In contrast to the classical sex steroids, plasma levels of 11-oxygenated androgens did not increase during gestation. Some studies reported that concentrations of 11-oxygenated androgens are higher than those of classical androgens in full-term placenta [17]. Among them, 11-KA was the most abundant in both male and female placentas. This phenomenon is likely due to high HSD11B2 expression. However, as in non-pregnant women, 11-OHA is the most abundant 11-oxygenated androgen in pregnant women [22]. In addition, 11-KT levels are higher than those of 11-KA. These results suggest that 11-oxygenated androgens in the maternal blood are mainly derived from adrenal, as in non-pregnant women [23,24]. It is also conceivable that androgen production by maternal adrenal does not increase during gestation, although cortisol production is increased by elevation of ACTH levels [25]. This phenomenon might be due to placental estrogens inhibiting adrenal androgen production. In pregnant baboons, estrogen administration suppresses serum DHEA and DHEAS levels in both intact and fetectomized mothers, whereas serum cortisol levels were unaffected [26]. Reduction in bioactive androgens derived from the adrenal is also reported in patients taking estrogen replacement therapy [27]. However, the molecular mechanisms are still unclear. Our study has some limitations, particularly the small sample size (n = 5). In fact, contrary to our results, He and colleagues reported that plasma 11-KA levels are elevated in pregnant women and neonatal cord blood [28]. In contrast, Karahoda and colleagues recently found no such increase in maternal and neonatal serum levels [29]. Further studies with larger sample sizes are required to clarify the regulation of 11-oxygenated androgens during pregnancy.
Plasma A4 and testosterone levels are significantly elevated during gestation. However, placental concentrations of A4 and testosterone were lower than those of 11-KA and 11-KT, respectively [17]. This indicates that the placenta makes only a minimal contribution to the elevation of classical androgens in the maternal blood.
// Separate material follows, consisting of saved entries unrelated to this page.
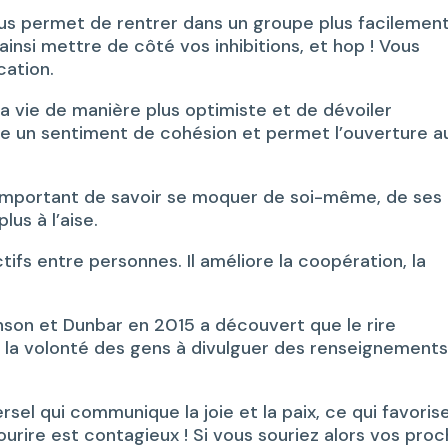
 vous permet de rentrer dans un groupe plus facilemen
insi mettre de côté vos inhibitions, et hop ! Vous
cation.
la vie de manière plus optimiste et de dévoiler
rée un sentiment de cohésion et permet l’ouverture a
 important de savoir se moquer de soi-même, de ses
us à l’aise.
tifs entre personnes. Il améliore la coopération, la
nson et Dunbar en 2015 a découvert que le rire
la volonté des gens à divulguer des renseignements
rsel qui communique la joie et la paix, ce qui favoris
 sourire est contagieux ! Si vous souriez alors vos pro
As mentioned above, androgen production in the maternal adrenal is unlikely to increase during gestation. Taken together, it is conceivable that the ovary is the main organ responsible for inducing the elevation of classical androgens in pregnant women. Consistent with this hypothesis, previous studies have reported that testosterone and A4 concentrations were not elevated in women with premature ovarian failure who became pregnant following in vitro fertilization and embryo transfer [30]. Ovarian androgen production might be induced by the repression of CYP19A1 expression in luteal cells during gestation [31]. Further studies are needed to identify the source of maternal androgens.
Based on studies of placental aromatase-deficient patients, it was hypothesized that the placental CYP19A1 protects the pregnant mother and fetus from androgen excess by eliminating placental androgens [8]. In addition, our study suggests that placental E2 could actively protect the mother and fetus by inhibiting the adrenal androgen production. This mechanism is likely necessary for preventing the excess production of 11-oxygenated androgens rather than classical androgens. Because 11-KT and 11-KA are weak substrates for CYP19A1 [13], it is conceivable that unlike classical androgens, they are not expended by aromatization in the placenta. In fact, aromatized 11-oxygenated androgens were undetectable in pregnant women [32]. However, 11-oxygenated androgens have recently been recognized as an important class of bioactive androgens in humans [23]. This class of androgens, including 11-KT, exhibits androgen receptor activity comparable to that of testosterone and is primarily produced in the adrenal gland. Recent studies suggest that they represent a major circulating androgen pool in women, and their levels are often elevated in girls and women with signs of virilization, such as premature adrenarche and polycystic ovary syndrome [33,34,35,36]. Nagasaki and colleagues also reported a case where 11-oxygenated androgens were overproduced by a maternal androgen-producing adrenal tumor, resulting in virilization of the mother and female fetus [37]. In contrast, A4 and T levels were constant in this patient. These facts indicate that adrenal production of 11-oxygenated androgens must be tightly regulated under conditions of elevated ACTH during gestation. Placental E2, produced via HSD17B1 activity, may therefore play an important role in maintaining maternal androgen homeostasis during gestation.

4. Materials and Methods

4.1. Human Placenta and Blood Sample Collection

Human placenta samples were collected in Asahikawa Medical University and Mori Hospital (Asahikawa, Hokkaido, Japan). Early (first-trimester) placenta (7–11 weeks gestation) were obtained from eight pregnant women (aged 28.2 ± 7.91 y) after elective interruption of a healthy pregnancy, whereas term placenta (37–40 weeks gestation) were collected from 8 pregnant women (aged 34.4 ± 3.16 y) immediately after delivery. All experiments were performed following the Declaration of Helsinki and were approved by the Asahikawa Medical University Research Ethics Committee (23178). Informed consent was obtained from all subjects.
Blood samples were collected in heparin-containing collection tubes from the median cubital vein of 2 healthy women volunteers as described [38], and 5 preterm mothers at the Asahikawa Medical University in 2024. Plasma was separated by centrifugation at 1000× g for 5 min. Other plasma samples were purchased from AllCells (Alameda, CA, USA) and ProMedDX (Norton, MA, USA). All plasma samples were collected under IRB-approved collection protocols and subjects’ informed consent. The donors were five non-pregnant women (aged 32.1 ± 7.80 y) and five pregnant women (aged 32.8 ± 3.90 y). Plasma samples were stored at −80 °C until assay.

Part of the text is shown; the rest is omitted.